The sole unifier among the crowds was, unsurprisingly, a shared anger directed at President Donald Trump and his administration, framed as the root of nearly every ill, maybe ever.

While this was the latest in a string of “No Kings” protests, with mixed and sometimes competing messages, the events still appear to be an unfocused venting session rather than a coherent platform.

"Decentralized" and "people-powered" rhetoric

To many, they've appeared to be less spontaneous grassroots outrage and more orchestrated operations by a well-heeled network of progressive nonprofits. Organizers include groups like Indivisible, the 50501 movement, MoveOn, the ACLU, labor unions, and socialist outfits such as the Party for Socialism and Liberation.

Despite the "decentralized" and "people-powered" rhetoric, investigations have highlighted funding ties to a constellation of activist organizations with roughly $3 billion in combined annual revenues, including grants from George Soros’ Open Society Foundations (which provided millions to Indivisible over the years, such as a $3 million grant in 2023 for "social welfare activities") and support channeled through tech tycoon Neville Roy Singham’s network to radical socialist and communist-linked groups that have pushed revolutionary messaging at the events.

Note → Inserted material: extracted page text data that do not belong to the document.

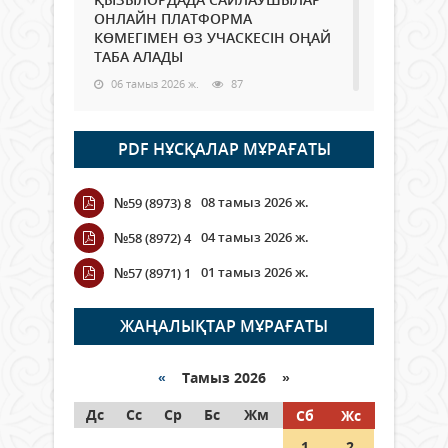
ОНЛАЙН ПЛАТФОРМА
КӨМЕГІМЕН ӨЗ УЧАСКЕСІН ОҢАЙ
ТАБА АЛАДЫ
06 тамыз 2026 ж.
87
Open Air: Қызылорда облысы
PDF НҰСҚАЛАР МҰРАҒАТЫ
полиция департаменті 20
мыңнан астам көрерменнің
қауіпсіздігін қамтамасыз етті
08 тамыз 2026 ж.
№59 (8973) 8
06 тамыз 2026 ж.
97
04 тамыз 2026 ж.
№58 (8972) 4
Wi-Fi ҚАБЫРҒА АРҚЫЛЫ ҚАЛАЙ
01 тамыз 2026 ж.
№57 (8971) 1
ӨТЕДІ?
06 тамыз 2026 ж.
265
ЖАҢАЛЫҚТАР МҰРАҒАТЫ
Как могут проголосовать
граждане Казахстана,
«
Тамыз 2026 »
находящиеся за рубежом?
Дс
Сс
Ср
Бс
Жм
Сб
Жс
05 тамыз 2026 ж.
146
1
2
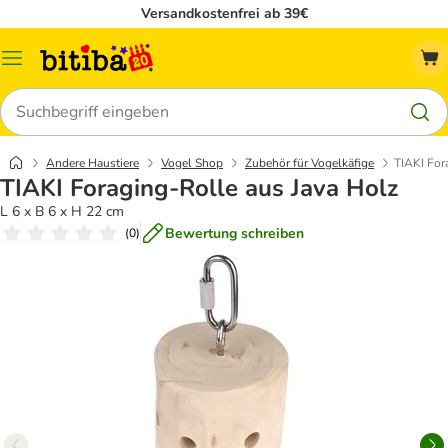
Versandkostenfrei ab 39€
Menü
Suchen
Andere Haustiere
Vogel Shop
Zubehör für Vogelkäfige
TIAKI For
TIAKI Foraging-Rolle aus Java Holz
L 6 x B 6 x H 22 cm
Bewertung schreiben
(
0
)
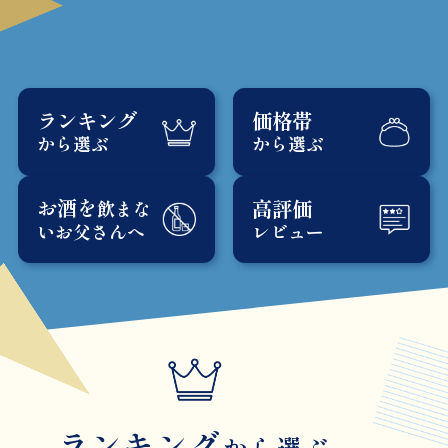
ランキング
価格帯
から選ぶ
から選ぶ
お酒を
高評価
飲まな
レビュー
いお父さんへ
ランキング
から選ぶ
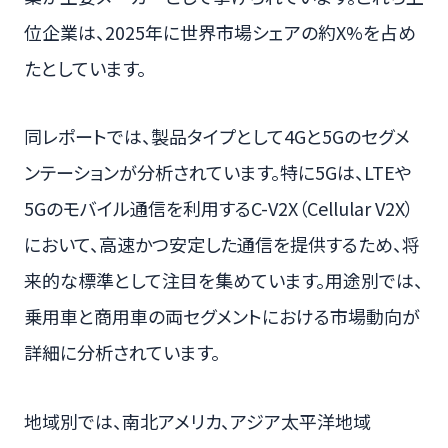
位企業は、2025年に世界市場シェアの約X%を占め
たとしています。
同レポートでは、製品タイプとして4Gと5Gのセグメ
ンテーションが分析されています。特に5Gは、LTEや
5Gのモバイル通信を利用するC-V2X（Cellular V2X）
において、高速かつ安定した通信を提供するため、将
来的な標準として注目を集めています。用途別では、
乗用車と商用車の両セグメントにおける市場動向が
詳細に分析されています。
地域別では、南北アメリカ、アジア太平洋地域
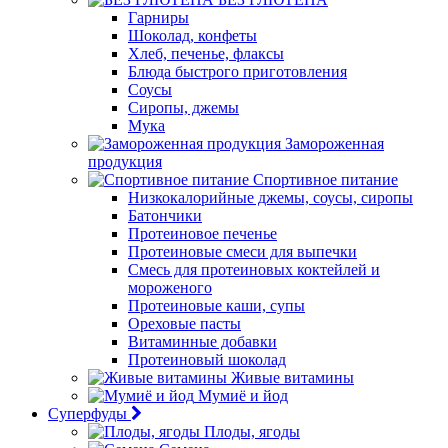
Гарниры
Шоколад, конфеты
Хлеб, печенье, флаксы
Блюда быстрого приготовления
Соусы
Сиропы, джемы
Мука
Замороженная
продукция
Спортивное питание
Низкокалорийные джемы, соусы, сиропы
Батончики
Протеиновое печенье
Протеиновые смеси для выпечки
Смесь для протеиновых коктейлей и
мороженого
Протеиновые каши, супы
Ореховые пасты
Витаминные добавки
Протеиновый шоколад
Живые витамины
Мумиё и йод
Суперфуды
Плоды, ягоды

None of the organizers or protesters — claiming to be defending democracy — seem to acknowledge that Trump won both the popular vote and electoral college in 2024, also beating Democratic rival Kamala Harris in all seven closely watched swing states.

Cast of characters supporting "No Kings": The usual suspects

George Soros, the billionaire investor and founder of Open Society Foundations (OSF), uses that entity to fund the network through his vast fortune amassed in financial markets, particularly currency trading. His most famous trade was short-selling the British pound in 1992, which earned him more than $1 billion in profit in a single day — a feat that earned him the nickname "the man who broke the Bank of England." Over the years, he transferred billions (including an $18 billion infusion in 2017) into the foundations, which his son Alex now oversees, to back a wide array of left-leaning causes worldwide. 

His son, Alex, has taken over most operations of OSF, and is currently married to Huma Abedin, who was chief of staff to former U.S. Secretary of State Hillary Clinton. Her prior marriage was to disgraced New York politician Andrew Weiner.

Neville Roy Singham, a U.S.-born former tech executive who sold his Thoughtworks company for millions, and is now based in Shanghai, bankrolls his ecosystem of nonprofits, media outlets, and activist fronts largely from his own wealth—funneled through donor-advised funds, shell companies, and pass-through entities—amid congressional scrutiny over alleged ties to Chinese Communist Party-aligned propaganda and influence operations. 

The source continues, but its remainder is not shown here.